A year later, the youngie’s life has changed for the better and he sings on triumphant “man ah triumphant and I’ve been through a lot, many people wrote me off but God no gree, kole dayan mo o” and Olamide also reflects on his journey thus far and how he lost the people closest to him just when he had finally made it “but odun mi gan when I just start to hammer daddy fo shanle, mummy ku omo fe mad; how could it be now I was waiting for answer mofedaku mio le gbagbe gbogbo suffer tati suffer” and then he speaks on how he went through different phases of grieve and people thought It was him swagging out but he had to ‘sanju’ for his family and for the ghetto youth “changing the narrative for the ghetto youth o le wa lati ghetto ko ni sense ko de wa classy”.
On the next track “At your service” he quickly moves into the mindset of finding a lover and making new friends to just kickstart his life again and like clockwork Baddo is back to his party self on the Young John produced track “Do Better” taking us back to Shakiti Bobo era. Shoutout to the A&R on this project, it has been a flawless experience until the transition to “Chimichanga”. Though it could have been better, this is one of those album filers that if taken out, I do not think we would have missed it.
On “Shilalo” he features one of his favorite collaborators, Phyno; I love the dynamic and chemistry between the pair, but this was not one of their finest moments. After a stellar and flawless first half of this album, it just went downhill from there but what a way to end it with a hattrick of bangers. “Loading” is this writer’s favorite song on the album and what a year Bad Boy Timz is having “o shock won ba kan”. The chorus so contentious, has the right balance in the messaging between a motivational song and lamba. “NDDC MD malo daku Nawo yehn tan yema kaku o shishe logbaowo ase oya laju owo opor lon san konshe eni to lagun”.
“Unconditionally” is such a beautiful love song of assurance to one’s spouse and Peruzzi did magic with that infectious hook and controlled the lyrical composition which made it different from what we have heard from most tracks on this album. What a way to end the album with the next superstar he has been nurturing; Fireboy can do no wrong for this writer when he starts chanting on a song. On “Plenty” we get a self-aware Olamide just like on the first track, he’s been through it all.
The production throughout this project is ridiculously good and from the opening track, Olamide explains the album. He does not care about people’s validation and he is unmoved about the crossover talk and we also saw him get vulnerable a couple of times. But this writer cannot help but think that his partnership with Empire is to open him up to a new and larger audience as much as possible and it’s very commendable he did not change his style but does this album really do that? I am not sure, I guess time will tell.
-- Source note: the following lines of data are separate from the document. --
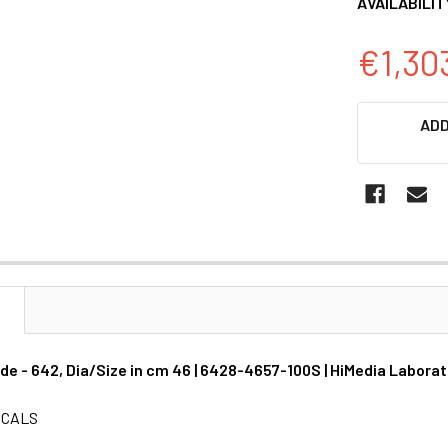
AVAILABILIT
€1,30
CURRENT
ADD
STOCK:
N
de - 642, Dia/Size in cm 46 | 6428-4657-100S | HiMedia Laborat
ICALS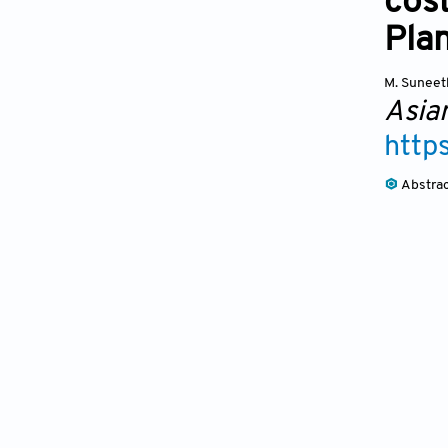
cos
Pla
M. Suneet
Asia
http
Abstra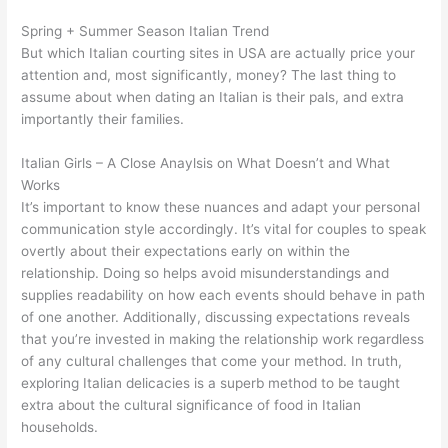
Spring + Summer Season Italian Trend
But which Italian courting sites in USA are actually price your
attention and, most significantly, money? The last thing to
assume about when dating an Italian is their pals, and extra
importantly their families.
Italian Girls – A Close Anaylsis on What Doesn’t and What
Works
It’s important to know these nuances and adapt your personal
communication style accordingly. It’s vital for couples to speak
overtly about their expectations early on within the
relationship. Doing so helps avoid misunderstandings and
supplies readability on how each events should behave in path
of one another. Additionally, discussing expectations reveals
that you’re invested in making the relationship work regardless
of any cultural challenges that come your method. In truth,
exploring Italian delicacies is a superb method to be taught
extra about the cultural significance of food in Italian
households.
This is the first Olamide album without any hit going in and the chances of getting one to match the standard he has already set for himself is slim, but this project is one of his finest and cohesive works, the best body we have gotten from him in the last 4 years and whether you think he is the greatest hip-hop artist of all time or not, Olamide has stamped his name in the history books and he is a legend.